I think it would be safe to say, based on these numbers, that I’m part of this 0.2%. Even when these numbers from the census may not reflect the complete and diverse view of religious and spiritual practices of all, when comparing the 0.2% to the almost 90% of Catholics and Protestant/evangelical Christians, the difference is abysmal.

Facade of the Mercado de Sonora in Mexico City [AlejandroLinaresGarcia, Wikimedia Commons, CC 4.0]

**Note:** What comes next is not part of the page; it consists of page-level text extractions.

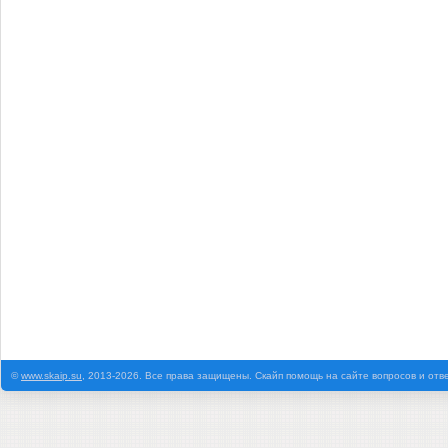
©
www.skaip.su
, 2013-2026. Все права защищены. Скайп помощь на сайте вопросов и отв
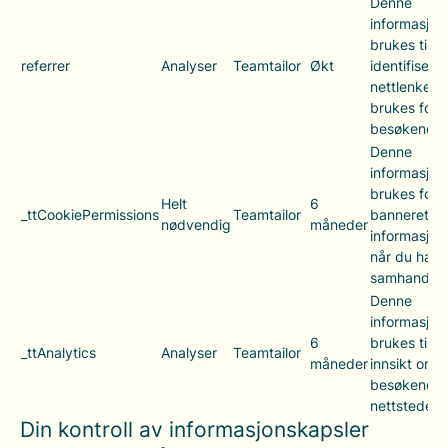
Denne
informasjon
brukes til å
referrer
Analyser
Teamtailor
Økt
identifisere
nettlenken
brukes for 
besøkende t
Denne
informasjon
brukes for å
Helt
6
_ttCookiePermissions
Teamtailor
banneret fo
nødvendig
måneder
informasjon
når du har
samhandlet
Denne
informasjon
6
brukes til å
_ttAnalytics
Analyser
Teamtailor
måneder
innsikt om 
besøkende 
nettstedet.
Din kontroll av informasjonskapsler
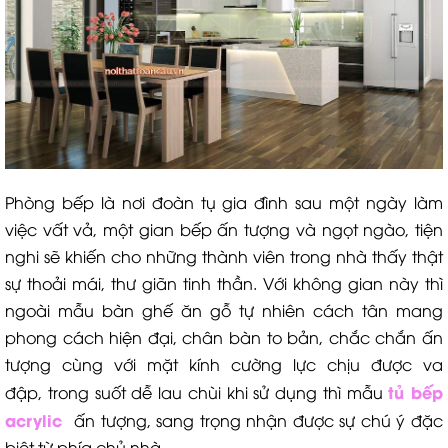
Phòng bếp là nơi đoàn tụ gia đình sau một ngày làm
việc vất vả, một gian bếp ấn tượng và ngọt ngào, tiện
nghi sẽ khiến cho những thành viên trong nhà thấy thật
sự thoải mái, thư giãn tinh thần. Với không gian này thì
ngoài mẫu bàn ghế ăn gỗ tự nhiên cách tân mang
phong cách hiện đại, chân bàn to bản, chắc chắn ấn
tượng cùng với mặt kính cường lực chịu được va
tủ bếp
đập, trong suốt dễ lau chùi khi sử dụng thì mẫu
acrylic
ấn tượng, sang trọng nhận được sự chú ý đặc
biệt từ phía chủ nhà.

This is a difference that I feel often. I feel it when I’m not sure if should leave my Witchcraft books in the open when someone visits, not out of shame but because I’m not always in the mood for curious questions or awkward looks. I feel it when a white American Christian preacher disturbs and insults worship at a Santa Muerte shrine in my city. I feel it when my president cites the Bible in his morning conferences or when his government printed outdated copies of a moral primer that was written by a Catholic. As members of a minority religions, we share having to face many challenges like these; some even have to face worse scenarios, such as my friend Mina, who in 2014 was sued for the custody of her kids and the judge asked her to deny she was a Witch or to prove that she was one.

The National Council to Prevent Discrimination (Consejo Nacional para Prevenir La Discriminación, CONAPRED) considers people who practice non-Catholic religions or who do not practice any religion as groups in a situation of discrimination, noting that they face exclusion in different areas.

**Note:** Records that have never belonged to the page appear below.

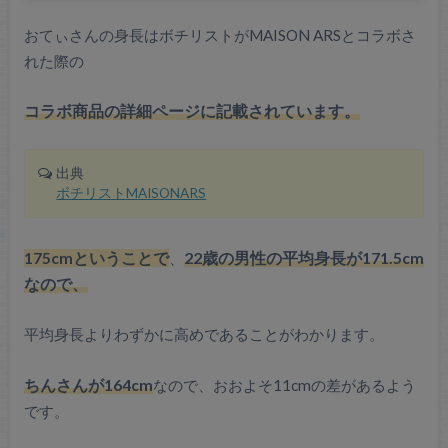
おてぃさんの身長はボチリストがMAISON ARSとコラボさ
れた際の
コラボ商品の詳細ページに記載されています。
出典
ボチリストMAISONARS
175cmということで
、
22歳の男性の平均身長が171.5cm
なので、
平均身長よりわずかに高めであることがわかります。
ちんさんが164cm
なので、おおよそ11cmの差があるよう
です。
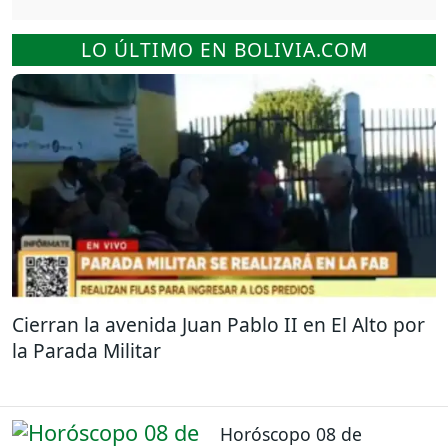
LO ÚLTIMO EN BOLIVIA.COM
Cierran la avenida Juan Pablo II en El Alto por
la Parada Militar
Horóscopo 08 de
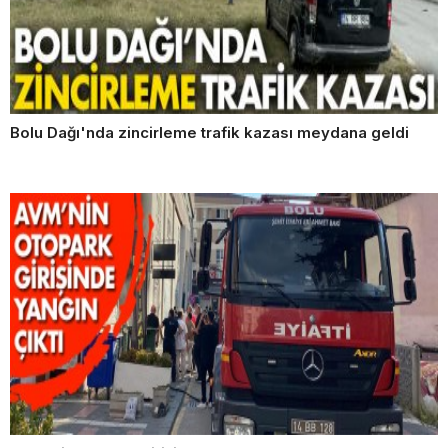
Bolu Dağı'nda zincirleme trafik kazası meydana geldi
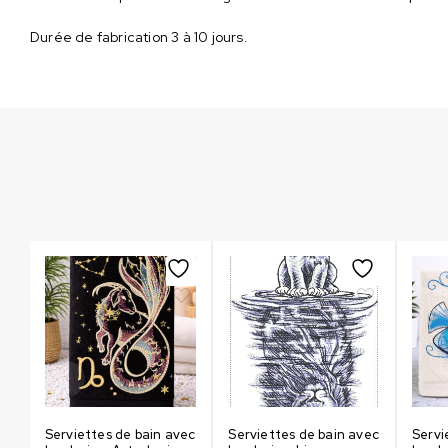
Durée de fabrication 3 à 10 jours.
ec
Serviettes de bain avec
Serviettes de bain avec
Servi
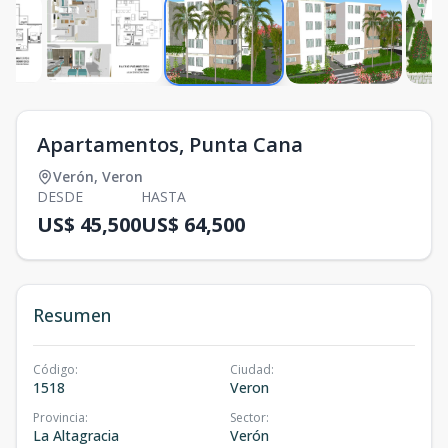
Apartamentos, Punta Cana
Verón
,
Veron
DESDE
HASTA
US$ 45,500
US$ 64,500
Resumen
Código
:
Ciudad
:
1518
Veron
Provincia
:
Sector
:
La Altagracia
Verón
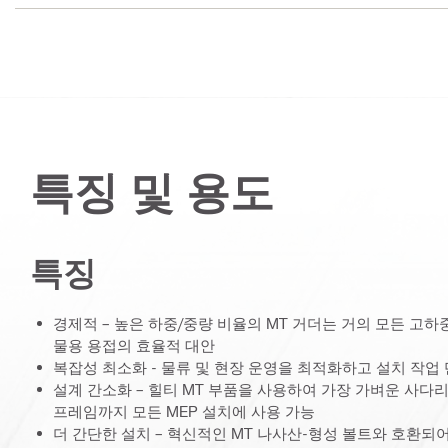
특징 및 용도
특징
경제적 – 높은 하중/중량 비율의 MT 거더는 거의 모든 고하
물용 용접의 효율적 대안
복잡성 최소화 - 물류 및 현장 운영을 최적화하고 설치 작업
설계 간소화 – 힐티 MT 부품을 사용하여 가장 가벼운 사
프레임까지 모든 MEP 설치에 사용 가능
더 간단한 설치 – 혁신적인 MT 나사산-형성 볼트와 호환되어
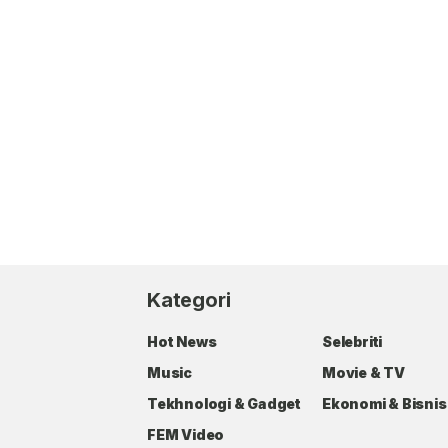
Kategori
Hot News
Selebriti
Music
Movie & TV
Tekhnologi & Gadget
Ekonomi & Bisnis
FEM Video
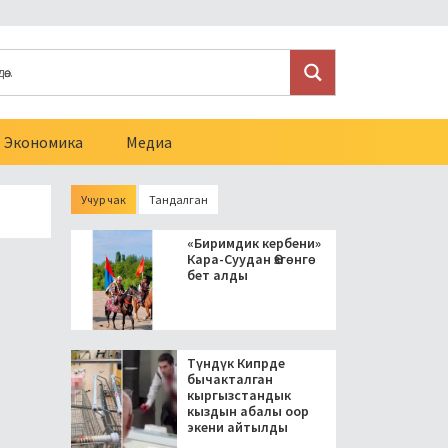
Экономика
Медиа
Учур чак
Тандалган
туулугу бар мигранттарга Орусиянын жарандыгын алууга тыю
«Биримдик кербени»
Кара-Суудан Өзгөнгө
бет алды
Түндүк Кипрде
бычакталган
кыргызстандык
кыздын абалы оор
экени айтылды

Unfortunately, at the same time that we share challenges, as Pagans we also have to face our fragmented and oftentimes problematic internal communities. Not being an organized religion, not having a central authority, and having a wide diversity of practices and views, frequently results in disagreements, prejudices, or even in what seems like a rivalry.

May we not forget that even when we do not always agree or get along, we share more than what we think. That together we can be stronger, even with non-Pagan groups. I have heard Wiccans, for example, referring to Afro-Mexican groups, as another example, in derogatory ways. I feel that we sometimes forget to not throw the same bias that we are tired of receiving ourselves.

As a Wiccan, Witch, Heathen, or Pagan, we may not have the same beliefs and may not share practices with other groups, or with Afro-Mexican or Indigenous groups. But we do share challenges, living our day-to-day lives among the Catholic and Christian majorities. We face prejudice, rejection, judgment, or human rights violations, among many obstacles. May we not forget the 0.2% ourselves.